You have a similar problem with the oceans; the photosynthesis that creates the basis of the food chain stops. Most of our oxygen comes from that activity, When the Pacific is on the dark side, you just created a low-oxygen planet, and that is going to kill trillions of fish.

Some plants will do fine with 24/7 daylight, and may adapt to it, but every year, 1% of these high-light plants move into night and will die there. Coming out of night into the day, there is no guarantee that what has become desert is going to suddenly sprout with life. Just as the Sahara was once green, but rain doesn't help it grow again.

Or, the constant sunlight may turn the bright side into a desert, too.

When the big agricultural regions in the US and Asia go dark, there goes the food supply for the world, and here come the food wars to figure out which 20% of the population gets to live on 20% of the former supply.

As for the energy, solar energy is not usable for all daylight hours, the sun is only high enough for about 10 hours a day.
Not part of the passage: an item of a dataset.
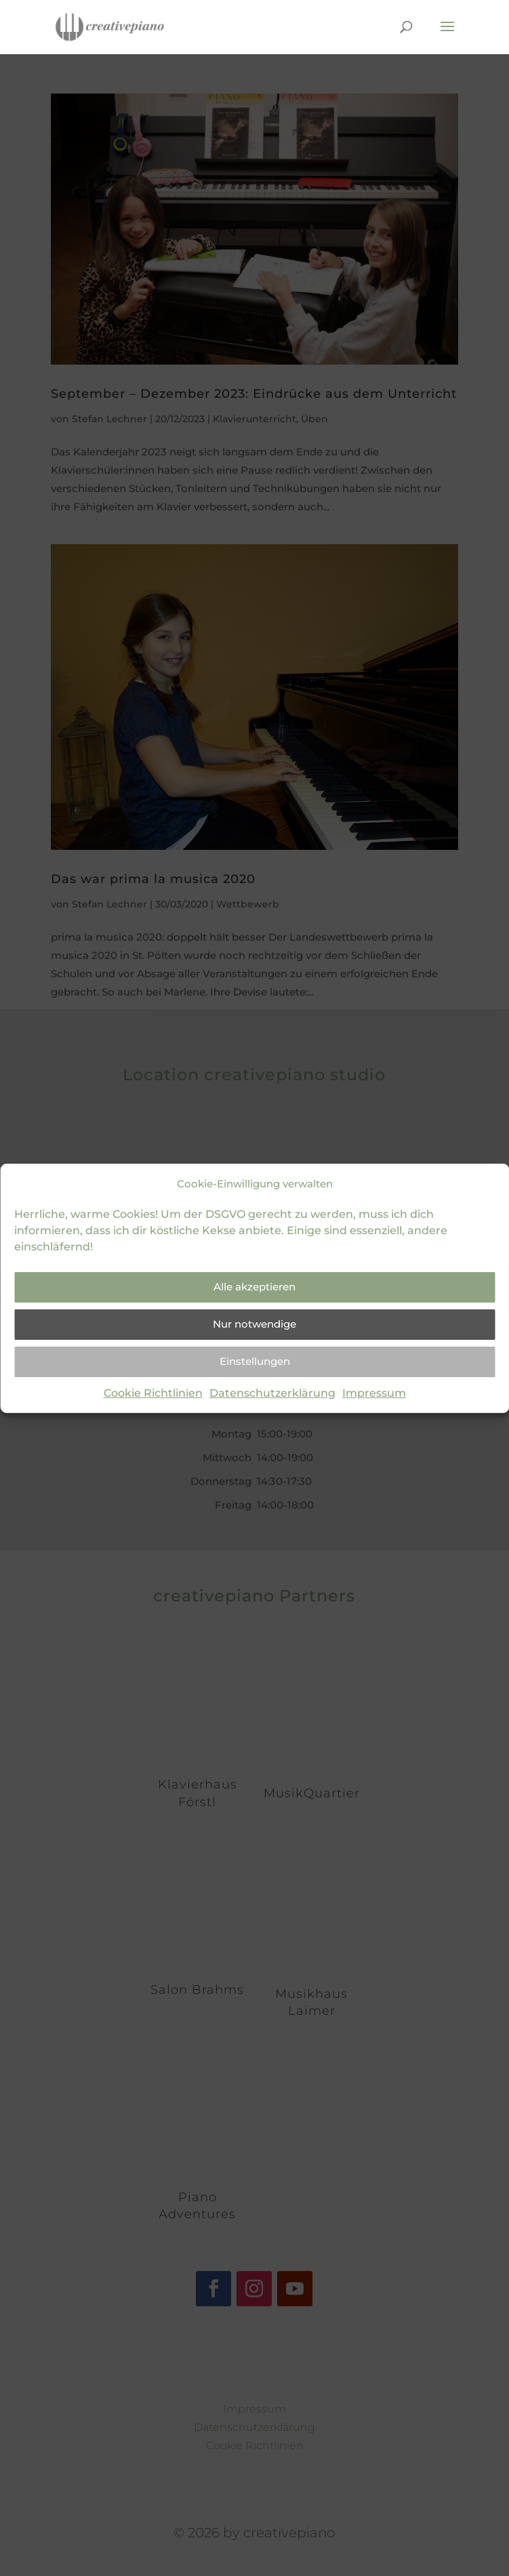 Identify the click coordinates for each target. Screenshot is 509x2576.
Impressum (374, 1393)
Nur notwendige (254, 1323)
You will still have the dawn and sunset bands where insolation (that is the technical term) is strong enough to extract useful energy from sunlight. So similarly, only 37% to 42% of the slow earth, at any given time, has sufficient insolation to use for either photovoltaic power or solar concentration (thermal) power.

I don't think "wild" humans survive this. A high tech civilization could, the power generation could be mobile, crops grown indoors and given artificial night by simple shading mechanisms, oxygen generated the same way. But there is no huge advantage to having 24 hours of sunlight versus 9 or 10 hours, in terms of energy this is just a linear relationship. The bright side isn't going to boil, the atmosphere is a fluid and will act as a heat conductor, the flow will circulate hot air to the dark side, where it will cool, and that will inevitably push cool air to the bright side.

But the lack of photosynthesis: That's going to kill us all, we will be starving for both food and oxygen pretty quick, and there is going to be mass extinctions of wild life that may well destroy the ecosystem on Earth.